Southcoast Health primary care practices in Rhode Island recognized for achievement in establishing patient-centered medical home model
NEW BEDFORD, Mass. — Southcoast Health announced today that the National Committee for Quality Assurance (NCQA) has recognized four primary care practices in Rhode Island with a Level 2 status for achievements in establishing a patient-centered medical home (PCMH) model.
The practices that were recognized are Southcoast Physicians Group Tiverton Family Medicine (1334 Main Road, Tiverton, R.I.), Southcoast Physicians Group Linden Tree Family Health Center (2444 East Main Road, Portsmouth, R.I.), Southcoast Physicians Group Family MediCenter (672 Aquidneck Ave., Middletown, R.I.) and Southcoast Physicians Group Family Medicine (714 Aquidneck Ave., Middletown, R.I.). The recognitions are valid until Dec. 28, 2019.
“We’ve developed more of a team approach to medicine,” said Dr. Julia DeLeo, who practices at the Southcoast Physicians Group Linden Tree Family Health Center. “Our medical assistants and nurses will be more involved in patient care, and our patient care managers are doing more outreach than ever before. Allowing the team members to do more, takes the burden off of the physician and ultimately leads to better care for the patient.”
The effort is being led by Dr. Brett Hurteau, Medical Director – Patient Centered Medical Home, Courtney P. Ives, Chief Operating Officer for Southcoast Physician Group, and Jennifer DiPasqua, Program Manager. Southcoast Health practices that have received this recognition in the past are Southcoast Physicians Group – Borden Medical (534 Prospect St., Fall River, Mass.), Southcoast Physicians Group at Rosebrook (100 Rosebrook Way, Wareham, Mass.) and Buttonwood (208 Mill Rd., Fairhaven, Mass.)
Southcoast Health has used NCQA’s Patient-Centered Medical Home (PCMH) Recognition program as a guide during its evolution. NCQA’s program is a powerful tool for transforming primary care into what patients want it to be. That means:
- Patients have long-term partnerships with clinicians, not a series of sporadic, hurried visits.
- Clinician-led teams coordinate care, especially for prevention and chronic conditions.
- Medical homes coordinate other clinicians’ care and community supports, as needed.
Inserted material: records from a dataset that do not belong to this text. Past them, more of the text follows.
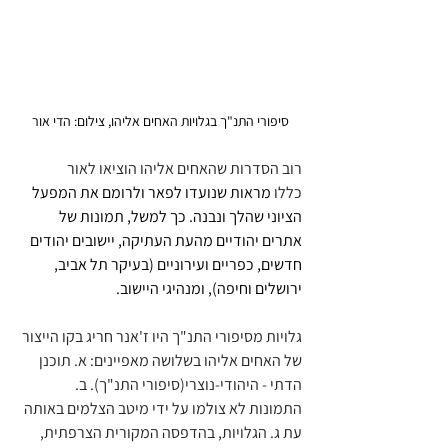
סיפורי התנ"ך בגלויות האחים אליהו, צילום: הדי אור
רוב הסדרות שהאחים אליהו הוציאו לאור 
כללו 
מראות שנועדו לפאר ולרומם את המפעל 
הציוני שהלך ונבנה. כך למשל, תמונות של 
אתרים יהודיים מהעת העתיקה, יישובים יהודים 
חדשים, כפריים ועירוניים (בעיקר תל אביב, 
ירושלים וחיפה), ומנהיגי היישוב.
גלויות מסיפורי התנ"ך היו ז'אנר חריג בקו הייצור 
של האחים אליהו בשלושה מאפיינים: א. תוכנן 
הדתי - היהודי-נוצרי(סיפורי התנ"ך). ב. 
התמונות לא צולמו על ידי מיטב הצלמים באותה 
עת ג. הגלויות, בהדפסה המקורית הצרפתית, 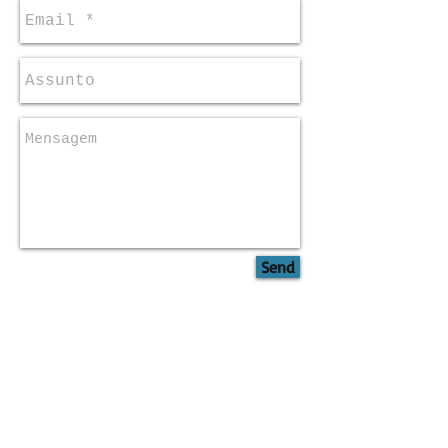
Send
bnei@bnei.org.br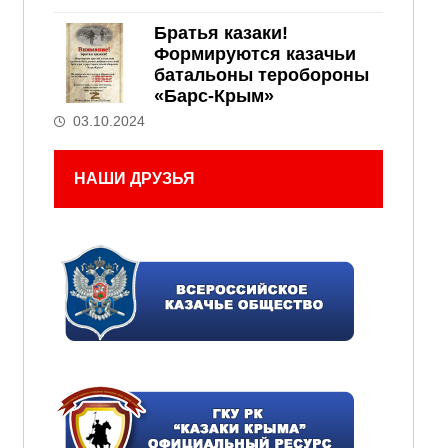
Братья казаки!
Формируются казачьи
батальоны теробороны
«Барс-Крым»
03.10.2024
НАШИ ДРУЗЬЯ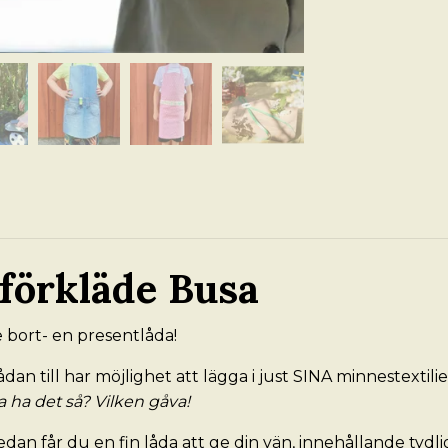
förkläde Busa
e bort- en presentlåda!
an till har möjlighet att lägga i just SINA minnestextil
ja ha det så? Vilken gåva!
Sedan får du en fin låda att ge din vän, innehållande tyd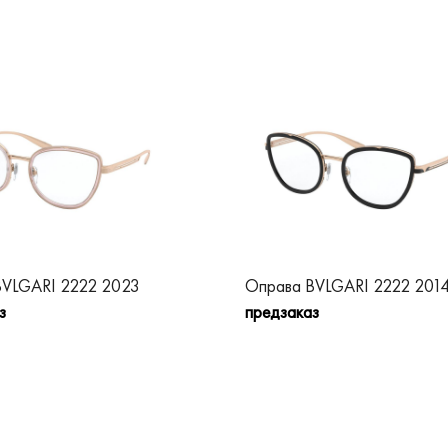
BVLGARI 2222 2023
Оправа BVLGARI 2222 201
з
предзаказ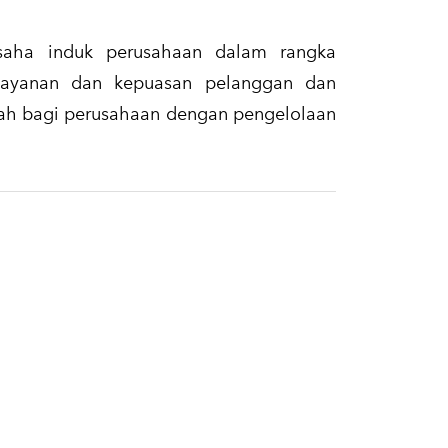
saha induk perusahaan dalam rangka
layanan dan kepuasan pelanggan dan
ah bagi perusahaan dengan pengelolaan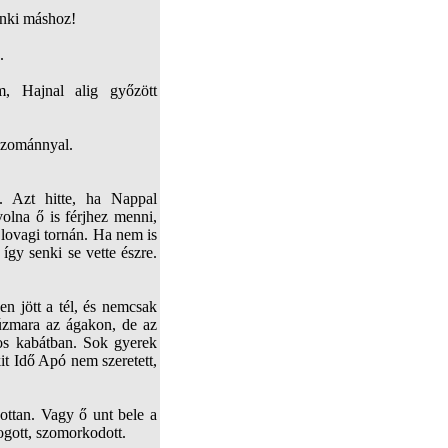
enki máshoz!
.
m, Hajnal alig győzött
hozománnyal.
k. Azt hitte, ha Nappal
volna ő is férjhez menni,
k lovagi tornán. Ha nem is
 így senki se vette észre.
n jött a tél, és nemcsak
zúzmara az ágakon, de az
ros kabátban. Sok gyerek
kit Idő Apó nem szeretett,
dottan. Vagy ő unt bele a
ogott, szomorkodott.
- Medical homes offer enhanced access through expanded hours and online communication.
- They promote shared decisions, so patients make informed choices and get better results.
- Medical homes coordinate care and improve quality but do not deny care; even so, many insurers pay modest fees for these benefits because they save more than they cost.
NCQA PCMH Recognition standards provide a roadmap for making this powerful change in how clinicians provide care. Clear, specific criteria show clinicians how to organize care around patients and work in teams to coordinate, track and improve care
Research demonstrates that PCMHs achieve powerful results. Patients in PCMHs report having increased access to care, according to the American Journal of Managed Care. Studies show that PCMHs reduce disparities in care for people with lower incomes. Empire Blue Cross of New York showed that NCQA PCMHs have higher quality and lower cost than non-PCMHs. A study in Colorado found $2-4 in savings for every $1 spent, and other states are seeing similar benefits.
About The National Committee for Quality Assurance
The National Committee for Quality Assurance is a private, 501(c)(3) not-for-profit organization dedicated to improving health care quality. Since its founding in 1990, NCQA has been a central figure in driving improvement throughout the health care system, helping to elevate the issue of health care quality to the top of the national agenda.
The NCQA seal is a widely recognized symbol of quality. Organizations incorporating the seal into advertising and marketing materials must first pass a rigorous, comprehensive review and must annually report on their performance. For consumers and employers, the seal is a reliable indicator that an organization is well-managed and delivers high quality care and service.
NCQA has helped to build consensus around important health care quality issues by working with large employers, policymakers, doctors, patients and health plans to decide what’s important, how to measure it, and how to promote improvement. That consensus is invaluable — transforming our health care system requires the collected will and resources of all these constituencies and more.